You only need to define three classes:

  1. Config – extend DexboticConfig with your custom parameters.
  2. Model – extend DexboticVLMModel to define how model is built.
  3. ForCausalLM – extend DexboticForCausalLM to define everything with training/inference.

1. Config Example

python
# mymodel_arch.py
from dataclasses import dataclass, field
from dexbotic.modeling.dexbotic_arch import DexboticConfig

@dataclass
class MyModelConfig(DexboticConfig):
    """Custom config for MyModel"""
    action_dim: int = field(default=7)       # e.g. 3 pos + 3 rot + 1 gripper
    chunk_size: int = field(default=16)      # length of action sequence
    action_head_arg: str = field(default='xxx')  # example argument

👉 This is similar to CogActConfig in cogact_arch.py.

2. Model Example

To implement a custom model based on DexboticVLMModel, you should:

  1. Implement your own _build_xxx_module methods (e.g., _build_action_head_module, _build_mm_vision_module, etc.) for each submodule you want to support.

  2. In each _build_xxx_module method, always check if the module has already been built (e.g., via getattr(self, 'xxx', None)) to avoid rebuilding or overwriting existing modules.

  3. In initialize_model, you can update config with extra_config, and then rebuild all submodules as needed.

Notes:

  • Each _build_xxx_module method should first check whether self already has the module to avoid duplicate construction.

  • It is recommended that all custom submodules be implemented in the form of _build_xxx_module for future extension and management.

python
import torch
import torch.nn as nn
from dexbotic.modeling.dexbotic_arch import DexboticVLMModel

class MyModel(DexboticVLMModel):
    def __init__(self, config: MyModelConfig):
        super().__init__(config)
        if config.action_head_arg is not None:
            self.action_head = self._build_action_head_module(config)

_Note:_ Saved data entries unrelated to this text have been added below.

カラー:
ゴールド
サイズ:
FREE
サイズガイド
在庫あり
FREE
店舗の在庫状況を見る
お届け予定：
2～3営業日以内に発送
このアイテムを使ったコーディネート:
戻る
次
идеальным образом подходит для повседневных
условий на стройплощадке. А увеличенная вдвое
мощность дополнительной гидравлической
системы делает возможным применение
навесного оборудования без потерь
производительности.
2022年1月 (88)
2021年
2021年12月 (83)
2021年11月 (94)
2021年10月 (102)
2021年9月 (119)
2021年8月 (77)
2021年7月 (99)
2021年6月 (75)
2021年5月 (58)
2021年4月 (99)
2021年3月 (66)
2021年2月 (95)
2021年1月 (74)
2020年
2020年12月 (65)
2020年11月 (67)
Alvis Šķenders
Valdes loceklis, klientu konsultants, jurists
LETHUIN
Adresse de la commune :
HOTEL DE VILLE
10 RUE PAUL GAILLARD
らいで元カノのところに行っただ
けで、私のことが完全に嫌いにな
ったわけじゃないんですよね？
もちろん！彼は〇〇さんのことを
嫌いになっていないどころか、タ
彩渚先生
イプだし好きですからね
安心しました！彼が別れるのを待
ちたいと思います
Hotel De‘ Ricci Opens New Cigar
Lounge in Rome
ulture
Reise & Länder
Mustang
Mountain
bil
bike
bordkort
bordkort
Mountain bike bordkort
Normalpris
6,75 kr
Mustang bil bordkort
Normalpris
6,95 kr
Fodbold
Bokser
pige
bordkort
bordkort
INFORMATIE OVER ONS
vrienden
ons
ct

    def _build_action_head_module(self, config: CogActConfig):
        if getattr(self, 'action_head', None) is not None:
            return self.action_head
        self.action_head = build_action_model(config)
        return self.action_head

    @property
    def action_head_module(self) -> nn.Module:
        return self.action_head

    @property
    def action_head_prefix(self) -> str:
        return 'action_head'

    def initialize_model(self, extra_config: dict):
        for key, value in extra_config.items():
            setattr(self.config, key, value)
        self.mm_vision_tower = self._build_mm_vision_module(self.config.mm_vision_tower)
        self.mm_projector = self._build_mm_projector_module(self.config)
        self.action_head = self._build_action_head_module(self.config)

👉 This mirrors what CogActModel does in cogact_arch.py.

3. ForCausalLM Example

Implement your own ForCausalLM class. Develop your own forward method.

python
from dexbotic.modeling.dexbotic_arch import DexboticForCausalLM,CausalLMOutputDexbotic


class MyModelForCausalLM(DexboticForCausalLM):
    config_class = MyModelConfig

    def _real_init(self, config: MyModelConfig):
        self.model = MyModel(config)
        self.lm_head = nn.Linear(config.hidden_size, config.vocab_size, bias=False)
        self.post_init()

    def forward(self,
                ...
                ) -> CausalLMOutputDexbotic:

        ...

        return CausalLMOutputDexbotic(
            ...

        )

👉 This is the minimal wrapper, just like CogACTForCausalLM.